For nearly four decades, he's been wearing a stainless steel bracelet etched with the name of an Air Force captain he never met.
"The deal was that you were supposed to wear it until they found them and brought them home," said C.W. Mustone, 52, of Wentzville.
POW/MIA bracelets like the one Mustone wears became popular in the 1970s during the Vietnam War, but today, Mustone says a lot of people don't recognize the simple band. When they do, they can't believe he's still wearing one for Capt. James Steadman, a pilot from Colorado who never returned from a mission on Nov. 26, 1971.
"I guess I'm just loyal," Mustone said.
Today, Mustone and others in the metro area and across the country will gather to remember the missing on National POW/MIA Day. Although the 1,713 service members still missing from the Vietnam War have gotten much of the public's attention, more than 85,000, including hundreds from Illinois and Missouri, remain unaccounted for from World War II through Afghanistan. About 100 of the missing are identified each year.
"As Americans we ask these young men and women to put on the uniform of our country and go to war for us, said Liz Flick, coordinator of the Midwest region for the National League of POW/MIA Families "We have a responsibility to them and their families that if something happens to them, we will bring them home."
Hundreds of thousands of people have purchased POW/MIA bracelets since a California student group started selling them for $2.50 in November 1970. The league picked up the sales in 1984, and it continues to sell the bracelets today — for $10. Other groups also sell the bracelets, but Flick said many are commercial enterprises, and the proceeds do nothing to help the POW/MIA issue.
"It just blows my mind when I get letter from a soldier asking for a bracelet of someone who's missing in Vietnam," she said. "I get calls in the middle of the night from bases around the world, and those are the ones that really hit home."

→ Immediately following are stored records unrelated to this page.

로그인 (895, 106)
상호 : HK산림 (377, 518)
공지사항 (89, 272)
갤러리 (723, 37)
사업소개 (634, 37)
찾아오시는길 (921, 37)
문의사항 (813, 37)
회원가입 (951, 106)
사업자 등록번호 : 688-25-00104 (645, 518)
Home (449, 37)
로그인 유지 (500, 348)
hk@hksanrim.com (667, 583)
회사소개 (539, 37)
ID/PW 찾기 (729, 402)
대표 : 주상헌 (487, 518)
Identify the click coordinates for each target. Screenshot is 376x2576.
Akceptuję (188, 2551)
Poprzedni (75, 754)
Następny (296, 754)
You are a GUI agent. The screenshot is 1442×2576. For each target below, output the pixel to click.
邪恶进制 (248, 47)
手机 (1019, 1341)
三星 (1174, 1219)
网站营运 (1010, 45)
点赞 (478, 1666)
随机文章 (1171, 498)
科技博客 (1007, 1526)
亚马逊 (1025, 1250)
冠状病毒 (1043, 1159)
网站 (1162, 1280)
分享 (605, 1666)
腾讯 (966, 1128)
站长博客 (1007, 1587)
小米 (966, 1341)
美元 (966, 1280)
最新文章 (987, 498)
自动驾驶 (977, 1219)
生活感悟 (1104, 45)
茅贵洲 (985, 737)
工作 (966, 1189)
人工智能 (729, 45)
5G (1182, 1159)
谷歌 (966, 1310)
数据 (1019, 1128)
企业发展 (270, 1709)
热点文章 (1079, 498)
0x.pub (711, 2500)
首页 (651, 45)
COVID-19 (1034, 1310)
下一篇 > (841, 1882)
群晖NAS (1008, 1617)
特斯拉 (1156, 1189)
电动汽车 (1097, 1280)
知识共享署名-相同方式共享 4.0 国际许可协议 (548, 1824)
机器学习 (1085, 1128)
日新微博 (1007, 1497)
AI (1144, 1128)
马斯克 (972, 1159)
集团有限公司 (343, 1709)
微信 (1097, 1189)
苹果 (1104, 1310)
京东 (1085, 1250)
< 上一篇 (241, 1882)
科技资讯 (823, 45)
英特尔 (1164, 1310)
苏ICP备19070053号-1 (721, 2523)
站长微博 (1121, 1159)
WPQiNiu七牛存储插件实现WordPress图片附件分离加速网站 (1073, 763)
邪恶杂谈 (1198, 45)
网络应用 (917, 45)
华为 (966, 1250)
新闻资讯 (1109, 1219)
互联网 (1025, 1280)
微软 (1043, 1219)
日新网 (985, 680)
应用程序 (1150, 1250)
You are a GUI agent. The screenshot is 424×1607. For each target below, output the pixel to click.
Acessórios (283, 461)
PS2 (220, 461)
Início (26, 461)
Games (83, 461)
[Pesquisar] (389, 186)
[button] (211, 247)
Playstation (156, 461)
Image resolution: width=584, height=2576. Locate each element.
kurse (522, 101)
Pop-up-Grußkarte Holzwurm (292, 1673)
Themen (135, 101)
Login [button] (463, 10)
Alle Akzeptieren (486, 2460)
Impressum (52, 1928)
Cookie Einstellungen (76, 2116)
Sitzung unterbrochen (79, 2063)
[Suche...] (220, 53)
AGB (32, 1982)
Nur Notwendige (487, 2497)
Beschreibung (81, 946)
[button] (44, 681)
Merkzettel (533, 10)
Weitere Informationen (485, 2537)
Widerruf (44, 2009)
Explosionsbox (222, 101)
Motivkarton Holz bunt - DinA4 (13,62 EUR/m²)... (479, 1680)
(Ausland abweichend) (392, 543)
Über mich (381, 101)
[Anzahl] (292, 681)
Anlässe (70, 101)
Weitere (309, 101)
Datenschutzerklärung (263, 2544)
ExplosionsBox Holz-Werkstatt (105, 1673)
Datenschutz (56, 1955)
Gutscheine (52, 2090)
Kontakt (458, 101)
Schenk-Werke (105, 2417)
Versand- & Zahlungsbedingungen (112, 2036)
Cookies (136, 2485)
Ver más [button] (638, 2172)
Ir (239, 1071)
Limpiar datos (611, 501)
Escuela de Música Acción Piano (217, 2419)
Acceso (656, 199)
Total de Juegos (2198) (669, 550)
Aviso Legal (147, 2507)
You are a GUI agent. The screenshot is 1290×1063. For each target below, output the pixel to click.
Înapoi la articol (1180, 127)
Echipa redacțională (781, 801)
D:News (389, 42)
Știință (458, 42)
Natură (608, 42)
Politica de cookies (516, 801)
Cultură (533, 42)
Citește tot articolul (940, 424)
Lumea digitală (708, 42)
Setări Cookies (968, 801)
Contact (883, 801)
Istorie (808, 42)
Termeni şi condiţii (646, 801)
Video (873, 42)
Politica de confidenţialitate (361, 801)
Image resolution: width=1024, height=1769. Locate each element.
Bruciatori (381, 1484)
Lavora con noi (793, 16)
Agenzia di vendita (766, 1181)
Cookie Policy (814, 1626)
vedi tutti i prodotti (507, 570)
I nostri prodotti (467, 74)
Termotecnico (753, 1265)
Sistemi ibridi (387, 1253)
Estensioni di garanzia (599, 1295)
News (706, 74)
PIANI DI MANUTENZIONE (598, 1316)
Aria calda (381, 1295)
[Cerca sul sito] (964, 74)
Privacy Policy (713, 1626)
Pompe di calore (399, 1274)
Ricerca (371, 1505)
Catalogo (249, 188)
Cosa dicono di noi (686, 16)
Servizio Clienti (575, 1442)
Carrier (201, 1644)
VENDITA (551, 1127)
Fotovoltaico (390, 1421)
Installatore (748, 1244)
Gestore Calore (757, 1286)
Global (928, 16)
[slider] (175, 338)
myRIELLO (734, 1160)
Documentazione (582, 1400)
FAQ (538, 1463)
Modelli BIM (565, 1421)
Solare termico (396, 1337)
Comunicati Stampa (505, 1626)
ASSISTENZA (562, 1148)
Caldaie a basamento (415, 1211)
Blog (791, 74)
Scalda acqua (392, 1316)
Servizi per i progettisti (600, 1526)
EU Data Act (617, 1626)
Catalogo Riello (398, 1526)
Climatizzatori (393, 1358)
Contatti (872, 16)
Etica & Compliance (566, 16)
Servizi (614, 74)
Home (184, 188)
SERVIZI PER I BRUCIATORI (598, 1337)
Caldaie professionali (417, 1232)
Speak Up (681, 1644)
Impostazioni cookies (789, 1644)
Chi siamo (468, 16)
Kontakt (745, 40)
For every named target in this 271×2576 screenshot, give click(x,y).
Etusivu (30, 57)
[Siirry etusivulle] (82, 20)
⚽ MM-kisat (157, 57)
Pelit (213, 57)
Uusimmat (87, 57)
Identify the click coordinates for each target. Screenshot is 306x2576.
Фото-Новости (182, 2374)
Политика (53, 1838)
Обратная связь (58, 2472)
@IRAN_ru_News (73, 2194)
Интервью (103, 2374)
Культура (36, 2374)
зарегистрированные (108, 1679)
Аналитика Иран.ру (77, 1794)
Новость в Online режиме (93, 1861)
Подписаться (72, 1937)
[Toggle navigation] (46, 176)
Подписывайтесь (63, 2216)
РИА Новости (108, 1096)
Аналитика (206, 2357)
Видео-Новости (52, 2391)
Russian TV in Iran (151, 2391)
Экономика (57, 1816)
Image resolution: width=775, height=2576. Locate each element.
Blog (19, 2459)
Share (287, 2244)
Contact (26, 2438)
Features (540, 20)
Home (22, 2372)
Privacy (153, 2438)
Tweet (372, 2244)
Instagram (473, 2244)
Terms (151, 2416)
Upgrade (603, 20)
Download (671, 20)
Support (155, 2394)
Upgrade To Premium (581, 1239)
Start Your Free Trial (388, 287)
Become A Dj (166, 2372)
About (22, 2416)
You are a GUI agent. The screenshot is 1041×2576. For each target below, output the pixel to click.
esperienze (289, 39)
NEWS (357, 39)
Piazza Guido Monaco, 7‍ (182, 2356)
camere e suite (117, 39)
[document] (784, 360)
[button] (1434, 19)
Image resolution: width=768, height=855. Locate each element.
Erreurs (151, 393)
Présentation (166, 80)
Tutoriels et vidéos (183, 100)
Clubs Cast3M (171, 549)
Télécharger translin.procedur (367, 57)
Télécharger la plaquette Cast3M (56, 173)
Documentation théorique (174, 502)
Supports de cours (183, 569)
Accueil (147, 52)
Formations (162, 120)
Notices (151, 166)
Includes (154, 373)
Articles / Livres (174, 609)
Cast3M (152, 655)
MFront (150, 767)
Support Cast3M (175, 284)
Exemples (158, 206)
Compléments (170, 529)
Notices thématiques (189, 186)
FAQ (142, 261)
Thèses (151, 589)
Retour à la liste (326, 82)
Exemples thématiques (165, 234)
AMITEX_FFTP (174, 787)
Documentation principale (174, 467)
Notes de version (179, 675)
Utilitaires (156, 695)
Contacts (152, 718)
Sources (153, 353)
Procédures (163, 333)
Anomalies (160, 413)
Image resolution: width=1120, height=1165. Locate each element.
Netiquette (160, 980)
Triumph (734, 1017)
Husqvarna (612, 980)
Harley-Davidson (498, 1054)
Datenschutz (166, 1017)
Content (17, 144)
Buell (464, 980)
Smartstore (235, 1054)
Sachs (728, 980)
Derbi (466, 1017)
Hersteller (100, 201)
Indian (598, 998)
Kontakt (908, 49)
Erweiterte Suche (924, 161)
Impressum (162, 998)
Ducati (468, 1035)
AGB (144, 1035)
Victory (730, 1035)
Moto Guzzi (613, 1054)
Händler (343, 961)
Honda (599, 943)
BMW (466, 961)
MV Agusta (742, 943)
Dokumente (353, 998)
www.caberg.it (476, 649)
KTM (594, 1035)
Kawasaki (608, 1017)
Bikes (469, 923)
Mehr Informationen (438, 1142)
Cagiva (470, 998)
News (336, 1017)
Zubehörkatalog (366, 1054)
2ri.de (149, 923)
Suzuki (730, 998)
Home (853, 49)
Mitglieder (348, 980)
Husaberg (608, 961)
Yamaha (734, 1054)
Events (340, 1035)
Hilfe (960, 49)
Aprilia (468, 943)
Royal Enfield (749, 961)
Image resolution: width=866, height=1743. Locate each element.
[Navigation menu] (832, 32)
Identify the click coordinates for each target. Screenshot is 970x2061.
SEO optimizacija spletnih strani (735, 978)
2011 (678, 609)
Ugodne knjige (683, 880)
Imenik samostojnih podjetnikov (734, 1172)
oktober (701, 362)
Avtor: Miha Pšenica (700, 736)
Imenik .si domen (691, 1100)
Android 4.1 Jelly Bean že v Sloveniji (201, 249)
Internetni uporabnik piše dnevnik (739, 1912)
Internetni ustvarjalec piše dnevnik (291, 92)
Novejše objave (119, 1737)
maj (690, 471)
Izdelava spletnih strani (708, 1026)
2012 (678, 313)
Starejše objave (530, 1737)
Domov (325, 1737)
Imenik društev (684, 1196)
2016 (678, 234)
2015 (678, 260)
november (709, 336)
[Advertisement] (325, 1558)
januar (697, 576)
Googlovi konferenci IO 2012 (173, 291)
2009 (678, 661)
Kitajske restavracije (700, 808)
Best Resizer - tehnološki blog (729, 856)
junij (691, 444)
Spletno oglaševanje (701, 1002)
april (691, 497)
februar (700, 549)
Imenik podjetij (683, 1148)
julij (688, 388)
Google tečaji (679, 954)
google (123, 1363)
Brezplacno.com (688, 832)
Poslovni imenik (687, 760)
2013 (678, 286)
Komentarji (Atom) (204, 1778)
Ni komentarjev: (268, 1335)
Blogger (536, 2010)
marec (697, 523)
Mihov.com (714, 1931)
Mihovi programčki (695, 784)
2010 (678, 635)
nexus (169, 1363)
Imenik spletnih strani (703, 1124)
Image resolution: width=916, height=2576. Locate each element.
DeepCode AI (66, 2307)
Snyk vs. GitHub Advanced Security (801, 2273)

Flick said many of the people who wear them, though, are not in the military, like Mustone, who never served.
Mustone is not sure of the exact date he started wearing the bracelet, but he was about 15.
"A lot of kids at my school were concerned about the war, and I think I actually got it from my sister," he said.
He had to send away for a new bracelet when it cracked, and he lost it once while sledding but found it after the snow melted.
Mustone said that over the years, he has tried to do things to pay tribute to Steadman. For instance, he visited the traveling Vietnam memorial when it came to St. Charles County a few years ago. When 1st Lt. Michael J. Blassie, who was buried at the Tomb of the Unknowns, was identified and buried at Jefferson Barracks National Cemetery in 1998, Mustone was there.
"The funeral was pretty moving," he said.
Mustone said he has always wondered about Steadman but never tried to contact his family, out of fear that he might upset them. He needn't have worried.
Steadman's wife, Penelope, reached by a reporter at her Cañon City, Colo., home this week, described Mustone's actions as "an enormous act of kindness."
"It's a wonderful testament of loyalty to people who serve our country, and I'm deeply grateful to hear that he's done this," she said. "It's just so unusual for people today to care that much over such a long time."
Capt. Steadman's daughter, Karin Steadman, was just 4 when her dad was reported missing, and his son, Michael Steadman, was 6 months old.
"I remember the day they came and told my mom and just her crying and crying," said Karin Steadman, now 43. "I think the hardest thing for my mom and my grandmother and my dad's sisters was not having any answers."
Penelope Steadman said many questions remain about her husband's mission, which took place on a rainy Thanksgiving night near the North Vietnamese border.
"We all try to go on, but there's still this lingering, gaping chasm that never goes away," she said. "It's nice to know, though, that somebody else realizes this and is supportive."
Jim Mueller, 69, of O'Fallon, Mo., former commander in chief of the Veterans of Foreign Wars, has been wearing a POW/MIA bracelet since the late 1980s. Mueller has visited Vietnam three times since 2003 with the Joint Prisoners of War, Missing in Action Accounting Command, and he was present at two dig sites when remains were found.
"It makes me choke up in some ways, but there's closure there for the families," he said. "It means a lot to them."
Roger Dieckhaus, 59, of Wentzville, is a chaplain with St. Peters Chapter 458 of the Vietnam Veterans of America, and he said his interactions with POW/MIA families over the years are why he wears a specially made bracelet that includes the names of five soldiers.
"I've seen how hurtful this is to many of the families, and I wear it to honor them," he said.
Both will be attending events today. Mueller will be at the Cardinals pregame ceremony tonight at Busch Stadium, where the world's largest POW/MIA flag — 35 feet by 50 feet — will be on display and a former WWII prisoner of war will throw out the first pitch. Dieckhaus will attend O'Fallon's ceremony at 7 tonight at the Veterans Memorial Walk.
Mustone will be in O'Fallon too, thinking about Steadman.
"I'm still holding out hope that one day they'll find him," he said. "But I don't really want to hear that he's dead."